Leonie sucked her teeth. ‘And be hanging on the phone all afternoon and night. Got better things to do with my time. Help yourselves to sweets, boys.’

Jonah said, ‘Thank you,’ but he didn’t like Leonie’s sweets either. Out of the corner of his eye he saw a tall, pink shape appear outside the shop window, and he stiffened, because it was the Raggedy Man again. He was peering in, or maybe peering at his own reflection, his arms long and loose by his sides. It was a girl’s tracksuit, Jonah realised. That was why it was pink, and why it was so short on his arms and legs.

‘What’s he want?’ Pat moved forwards, waving her arms at him, and he stepped back from the glass.

‘Leave him be, poor soul,’ said Leonie.

‘Leave him be! I don’t want him staring in at me like a Peeping Peter!’

‘Tom,’ Leonie corrected her, gazing at the Raggedy Man, who was shuffling backwards and forwards now, like a car trying to park in a small space. ‘Something got to him today.’

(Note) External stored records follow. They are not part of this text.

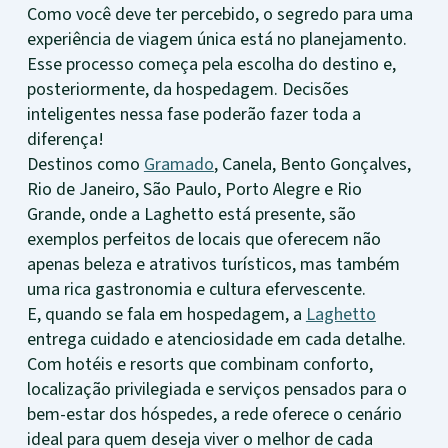
Como você deve ter percebido, o segredo para uma
experiência de viagem única está no planejamento.
Esse processo começa pela escolha do destino e,
posteriormente, da hospedagem. Decisões
inteligentes nessa fase poderão fazer toda a
diferença!
Destinos como
Gramado
, Canela, Bento Gonçalves,
Rio de Janeiro, São Paulo, Porto Alegre e Rio
Grande, onde a Laghetto está presente, são
exemplos perfeitos de locais que oferecem não
apenas beleza e atrativos turísticos, mas também
uma rica gastronomia e cultura efervescente.
E, quando se fala em hospedagem, a
Laghetto
entrega cuidado e atenciosidade em cada detalhe.
Com hotéis e resorts que combinam conforto,
localização privilegiada e serviços pensados para o
bem-estar dos hóspedes, a rede oferece o cenário
ideal para quem deseja viver o melhor de cada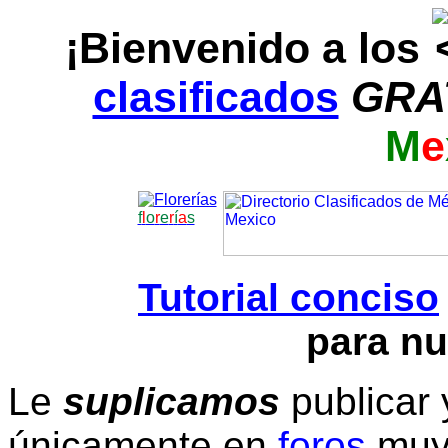
¡Bienvenido a los
clasificados
GRA
M
e
f
l
o
r
e
r
í
a
s
Tutorial conciso
para nu
Le
suplicamos
publicar 
únicamente en
foros
muy 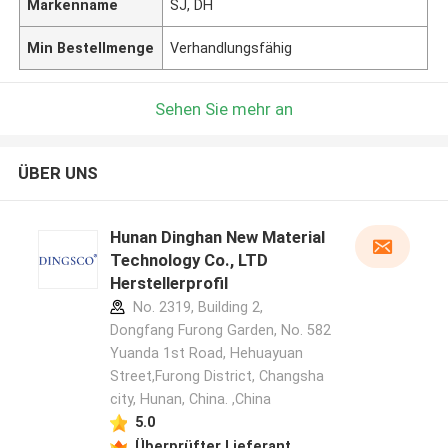
Markenname
SJ, DH
Min Bestellmenge
Verhandlungsfähig
Sehen Sie mehr an
ÜBER UNS
Hunan Dinghan New Material
Technology Co., LTD
Herstellerprofil
No. 2319, Building 2,
Dongfang Furong Garden, No. 582
Yuanda 1st Road, Hehuayuan
Street,Furong District, Changsha
city, Hunan, China. ,China
5.0
Überprüfter Lieferant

The Raggedy Man moved out of sight, and Leonie sat forward and looked at the computer screen, clattering her fingernails on the desk. Then her hand became still, and a deep silence fell. Jonah and Raff sat upright, watching Pat’s hands wrapping strands of hair around the blue rollers. The old woman’s messy eyes were now closed. Maybe she was dead. Jonah heard Lucy giggle in his head. But her ghost would be here, until they burnt her body. He glanced around him. Was a ghost the same as a soul? He tried to remember what Miss Swann had said. That a ghost was a soul that was stuck, waiting to go to Heaven, or be reborn? ‘Leave him be, poor soul.’ But the Raggedy Man seemed more of a ghost than a soul, a sad, lost, waiting thing. Leonie pulled a tissue out of the box on the desk, and pressed it under her nose, leaning back in her chair. The loud electric buzz made the boys jump and the old lady’s eyes fly open. Leonie put the tissue down and said, ‘That’s my 4 o’clock.’

‘Bit early, ain’t he?’ said Pat. The old woman’s eyes closed again.

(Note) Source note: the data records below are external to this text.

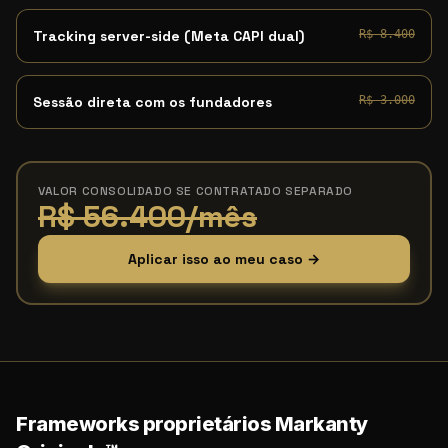
Tracking server-side (Meta CAPI dual)
R$ 8.400
Sessão direta com os fundadores
R$ 3.000
VALOR CONSOLIDADO SE CONTRATADO SEPARADO
R$ 56.400/mês
Aplicar isso ao meu caso →
Frameworks proprietários Markanty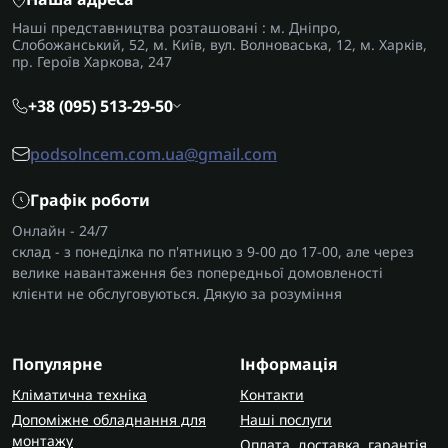
Наші представництва розташовані : м. Дніпро,
Слобожанський, 52, м. Київ, вул. Волноваська, 12, м. Харків,
пр. Героїв Харкова, 247
+38 (095) 513-29-50
podsolncem.com.ua@gmail.com
Графік роботи
Онлайн - 24/7
склад - з понеділка по п'ятницю з 9-00 до 17-00, але через
велике навантаження без попередньої домовленості
клієнти не обслуговуються. Дякую за розуміння
Популярне
Інформація
Кліматична техніка
Контакти
Допоміжне обладнання для
Наші послуги
монтажу
Оплата, доставка, гарантія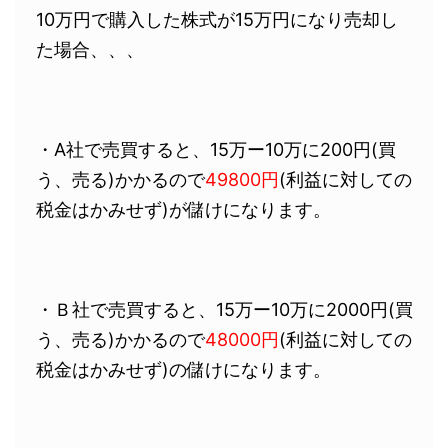
10万円で購入した株式が15万円になり売却し
た場合、、、
・A社で売買すると、15万ー10万に200円(買
う、売る)かかるので
49800円
(利益に対しての
税金はかみせず)が儲けになります。
・Ｂ社で売買すると、15万ー10万に2000円(買
う、売る)かかるので
48000円
(利益に対しての
税金はかみせず)の儲けになります。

Leonie swung round in her chair. Her legs splayed and her hands rested on her belly as she and the boys surveyed the man on the tiny screen above the doorway that led out to the back. He was a fat white man, in shorts and a vest and flipflops. As they watched him he looked edgily around Leonie’s little backyard.

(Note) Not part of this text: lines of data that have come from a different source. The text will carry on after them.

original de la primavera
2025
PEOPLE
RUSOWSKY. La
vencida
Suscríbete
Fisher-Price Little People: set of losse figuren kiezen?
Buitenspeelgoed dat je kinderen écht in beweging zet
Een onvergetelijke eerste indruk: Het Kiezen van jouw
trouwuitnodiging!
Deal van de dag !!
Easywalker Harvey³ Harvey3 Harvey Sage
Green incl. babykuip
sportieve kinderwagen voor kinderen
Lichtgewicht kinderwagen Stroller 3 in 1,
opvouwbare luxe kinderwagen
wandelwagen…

‘Better get him over with. He won’t take long,’ said Leonie, and with a groan she got back to her feet. They watched as she disappeared through the doorway, and then as the back of her head appeared on the screen. The man moved towards her, and then they were both gone, and the yard was empty again.

Jonah sank deep into the squishy sofa. The noise of the fans was making him feel sleepy, and he closed his eyes. Where have you gone, Lucy? He got a flash of her face, but then Bad Granny came looming at him, and he opened his eyes and sat up. He felt Raff’s elbow in his ribs, and looked down at the magazine open in his brother’s lap. Pictures of naked men and women, sexing each other. Raff was giggling silently, full of shocked delight, but Jonah took the magazine off him and put it down on the coffee table. ‘Let’s go,’ he mouthed.

Pat’s hands were busy with the old woman’s hair. They walked very softly past her, and to the front door. As Jonah pulled the handle, the old woman’s eyes opened and slid to them again. Pat said, ‘Off now, gentlemen, my regards to your ma.’